Update 11/23/2012: The BCC Christmas Village is once again open to the public.
The Baguio Country Club’s employees put together this so-called Christmas Village as part of their cost-cutting, thus the recycled materials used in almost all the miniature houses, synthetic snowman figures, and Christmas trinkets found in the circular enclosure in front of the BCC’s main building.
As is volunteered at the entrance, recycled materials used in this village were used soda tins and caps, paper cups, empty wine and water bottles, paper (including tarpaulins), lumber and plywood, sawdust, plates, tissue holders, Styrofoam containers and other boxes, oil cans, wires, and even construction debris and fallen pine cones, tree barks, and branches.
This gingerbread house–which sells BCC’s pastries–has an edible facade made of icing. They also serve delectable, soft, piping hot bibingka for P80. Hands down–I loved it. We also sampled their pesto and cheese roll (P45), cream puff (P35), and of course, their coffee. THAT was the highlight of this night, really–the food part. Try having coffee and bread on one of the benches surrounding the Christmas tree, with Christmas songs playing–oh well, you get the point–it’s rather enjoyable that way.
A battery-operated train car roves around the middle. If you can shove Santa off the train, and fit yourself into the driver’s seat, you can drive this noiselessly around (assuming you don’t have competition from overzealous kids).

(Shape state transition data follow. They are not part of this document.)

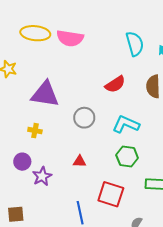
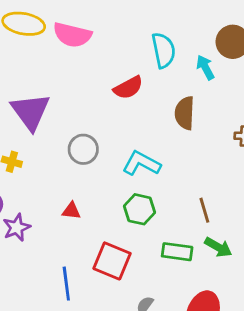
red semicircle: (115, 84) -> (128, 88), moved
purple triangle: (45, 94) -> (30, 111), turned 40

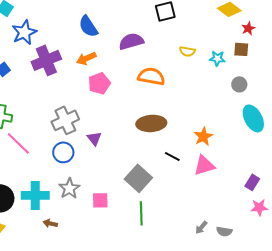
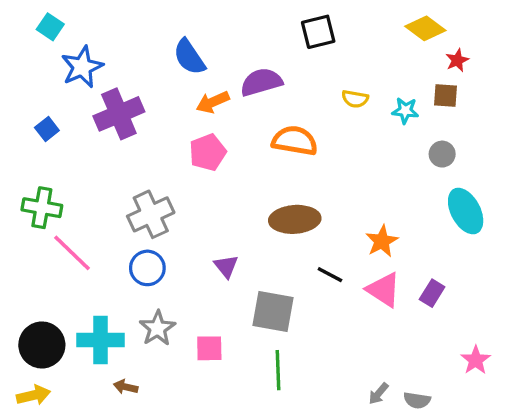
orange arrow: (86, 58) -> (213, 102), moved
purple triangle: (94, 138) -> (226, 266), moved
pink triangle: (204, 165) -> (384, 290), turned 50
gray square: (138, 178) -> (273, 311), turned -32
purple rectangle: (252, 182) -> (432, 293), moved
pink star: (259, 207) -> (476, 360), turned -30

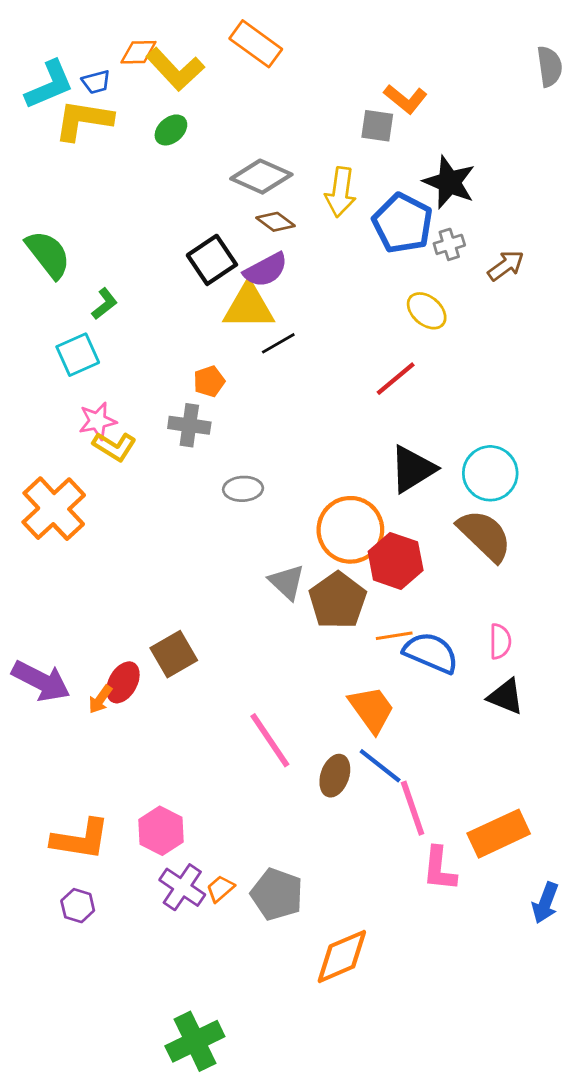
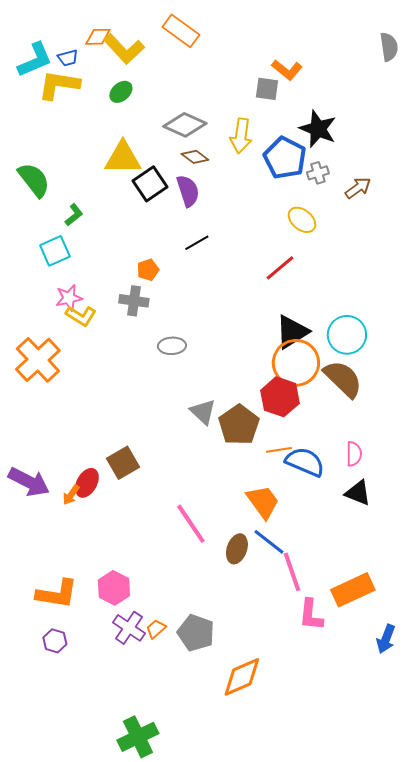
purple semicircle: (266, 270) -> (188, 191), turned -80
yellow triangle: (249, 307) -> (123, 158), moved
orange circle: (350, 530) -> (296, 363), moved

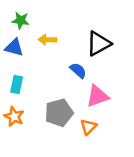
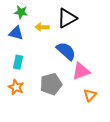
black triangle: (99, 44) -> (67, 18), moved
blue semicircle: (78, 70) -> (66, 51), size x1.5
orange triangle: (88, 127) -> (90, 95), moved

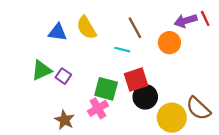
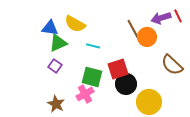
yellow semicircle: (86, 28) -> (75, 24), turned -30
brown line: (135, 28) -> (133, 29), moved
cyan line: (122, 50) -> (93, 46), moved
green triangle: (41, 70) -> (58, 43), moved
brown semicircle: (198, 108) -> (172, 65), moved

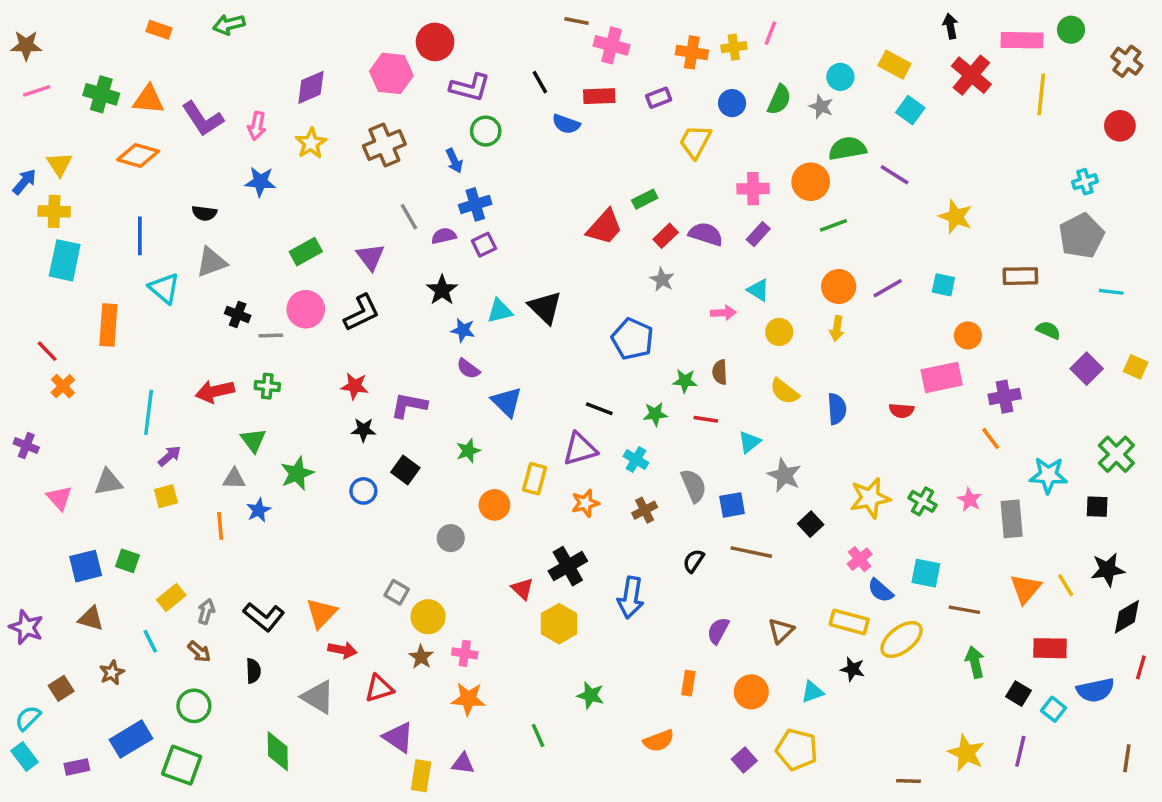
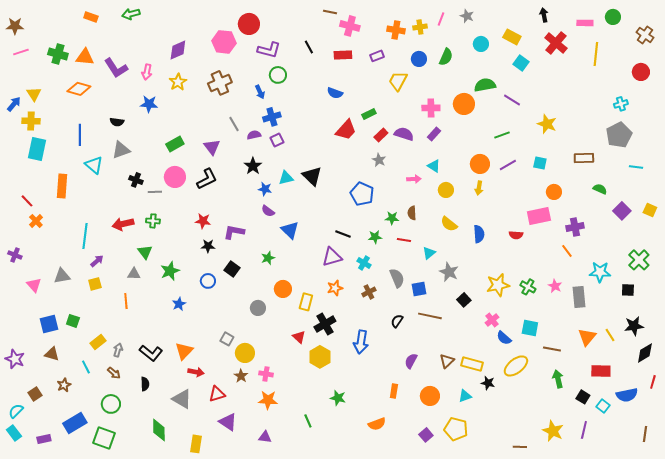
pink rectangle: (1022, 40) -> (585, 23), size x0.7
gray star: (821, 107) -> (467, 16), moved
blue semicircle: (566, 124) -> (335, 93), moved
green line: (833, 225) -> (502, 135), moved
yellow rectangle: (535, 479) -> (306, 302), moved
blue star: (259, 510) -> (179, 304), moved
yellow rectangle: (849, 622) -> (472, 364), moved
yellow rectangle: (421, 776) -> (196, 444), moved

It didn’t have as much of the lights we expected it to have (after all, it was the Baguio Country Club), but I think this is something really for the kids. Anyhow, if you plan to drop by, I think an hour or so wouldn’t be a waste of your time.
The BCC’s Christmas Village is located just across the country club’s entrance. A fee of P30 for adults and P10 for children 4 to 12 years old is being collected. BCC members get in for free. It’s open until January 6, 2012, 9 AM to 10 PM (obviously you have to go when it’s dark if you really want to enjoy).